Roberts, a WAC professor who taught a language and visual culture class during the program, also credits the combined effort of Acogny's students in its establishment.
"Everyone at the WAC department was so impressed with Germaine Acogny's work that several students put (a proposal) for this program together," Roberts said. "It's a fine example of students having a good idea and their institution realizing the proposed activities."
Roberts worked with UCLA Summer Sessions to mold a 12-unit program with enough room for excursions to a former site of the transatlantic slave trade, Goré Island, and to Pikine Cultural Center, where students collaborated with hip-hop artists.
Although the program had no prerequisite classes, a preparation course offered in spring quarter 2006 was highly recommended by the organizers.
Liz Getz, a third-year WAC and global studies student who attended the preparation course before studying abroad, said that prior knowledge of the culture expanded her experience immensely.
"Prepping with the Wolof language was really valuable, although a little French helps too," Getz said. "Students interested in going next summer should also understand that (the Senegalese) are more pervasive with certain social values, such as always greeting everyone in sight."
Split into two distinct parts, the program began with a focus on studying Wolof, the country's dominant language, in the Senegalese capital of Dakar. Students attended five hours of Wolof class a day, along with two Sabar classes a week.
During these first two weeks of the travel study program, students lived with a host family. Most students were placed in separate homes in order to better immerse them in the West African culture and to facilitate communication in the native language, Roberts said.
While students had the weekends to dine out and explore, the host families were responsible for preparing all meals during the work week.
Second-year WAC student Margaux Permutt, who attended the program, remembers an array of meals that ranged from a lunch of stewed vegetables in a chili sauce over rice to a breakfast of bread and instant coffee.
"Senegalese food is fresher than anything we could get here because they don't use any pesticides or have true markets to sell produce," she said. "Still, some students wouldn't eat fresh veggies out of fear of microbes."
The second part of the program took place in a city two hours south of Dakar called Toubab Dialaw, where students received dance and music instruction under the direction of Acogny and her staff.
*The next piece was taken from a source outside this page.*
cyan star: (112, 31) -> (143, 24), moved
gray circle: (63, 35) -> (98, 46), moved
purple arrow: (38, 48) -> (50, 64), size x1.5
No longer in the accommodations of a host family, students were housed in the dance center founded by Acogny, called L'Ecole des Sables. Here, the organizers devoted the program's final three weeks to a daily curriculum of five to six hours of dance and choreography exercises with African counterparts.
"We danced all day in the extreme heat and humidity of West Africa, covered in sand and sweat, yet the dance intensive was one of the highlights of my trip," Getz said.
The opportunity to learn and perform African dance in Senegal could likely arise again next summer, as Roberts plans to make the program an ongoing summer project. He intends future programs in Senegal to follow a similar curriculum with a greater focus on AIDS awareness.
"This fall, we're hoping to present a dance performance and discussion to the WAC department," Roberts said, "so that the students can build enthusiasm for next summer."